After Mello is gone, Near remembers the project with something resembling regret. Weeks and weeks of sifting through the same (so very little!) data, grasping at tiny threads in hopes of finding trails gone stone cold, give him perspective. Mello was difficult to work with, Mello was nothing like him, Mello was impulsive and reckless and far too imaginative. With so few facts to hang onto, though, Near thinks he could use that spark of inspiration, the intuition that would somehow connect all these disparate points into a coherent picture.

So he thinks about Kira and about L, tries to reconstruct what happened in Japan, turns the scant information he has over and over in his mind to see it from different angles; and whenever he finds himself overthinking it (sometimes the world seems like a conspiracy, and coincidence and wild conjecture and fantasy blur together into a whirling migraine) he turns his mind to Mello. Where he might have gone, how "his way" is working out for him. How Near can track him down. Why some lone perverted killer was more of a threat to society than a well-established drug cartel, a concept that to Near is ludicrous.

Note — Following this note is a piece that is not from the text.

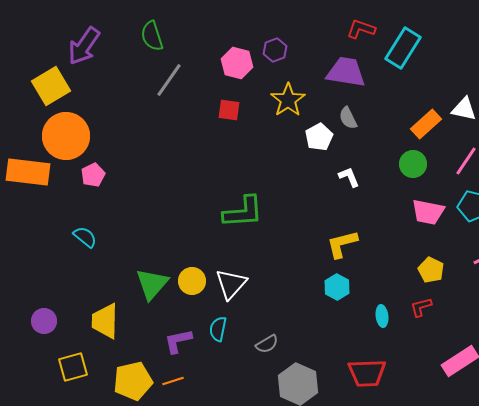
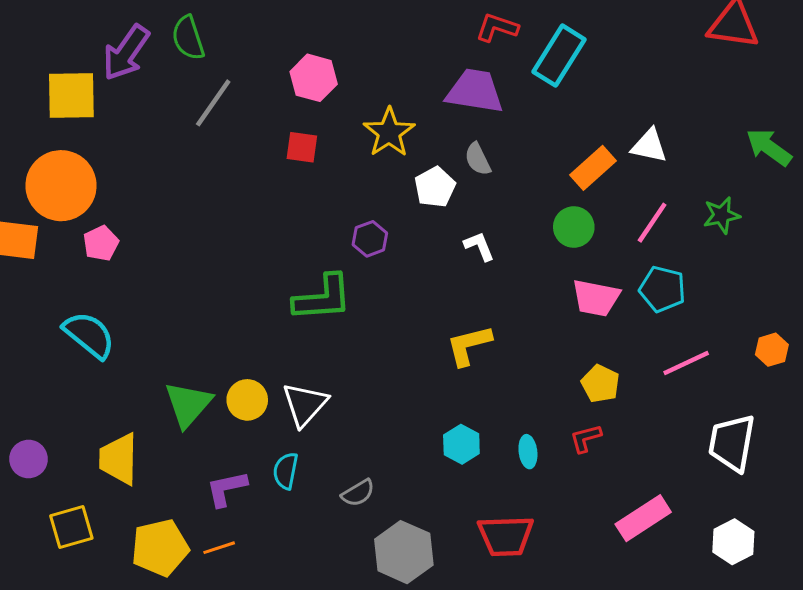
purple arrow: (84, 46) -> (126, 53), moved
purple hexagon: (275, 50) -> (370, 239), moved
yellow square: (51, 86) -> (71, 95), moved, turned 30
cyan semicircle: (85, 237) -> (89, 335), size x1.5
cyan hexagon: (337, 287) -> (461, 444), moved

It's not until Mello is back, and that last question is the only one left, that a plausible answer occurs to Near: perhaps it was personal.

Because Near knows about the explosion, has seen the satellite footage, he has heard Halle's description of the scar, and that knowing is enough. Because sometimes he still has nightmares about the meth lab and wakes silently but suddenly, the image of his mother running barefoot in the gravel driveway and the dead white ooze of her arms melting branded on his eyes, and sometimes it's him trapped inside the house, skin peeling away, and sometimes, now, Mello is there too, and they're too busy arguing to escape.

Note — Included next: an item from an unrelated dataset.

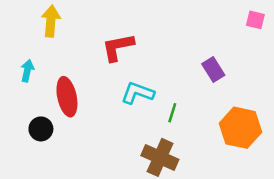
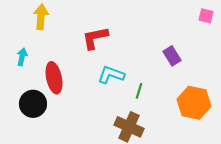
black circle: (41, 129) -> (33, 104), size x1.4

Near doesn't want to see the burn scar. It's too personal, hits too close to the mark. He can't afford to be personal, not when Mello is going to go around blowing himself up, carelessly squandering away his face and name.

He wonders, because now even though he has his answers, he's in the habit of wondering about Mello, wonders if something about that case hit close to Mello's mark too, and thinks maybe they're not so other after all.

And then Mello is taken by flames too, and there's nothing left to wonder about, just cases, and hollow revenge.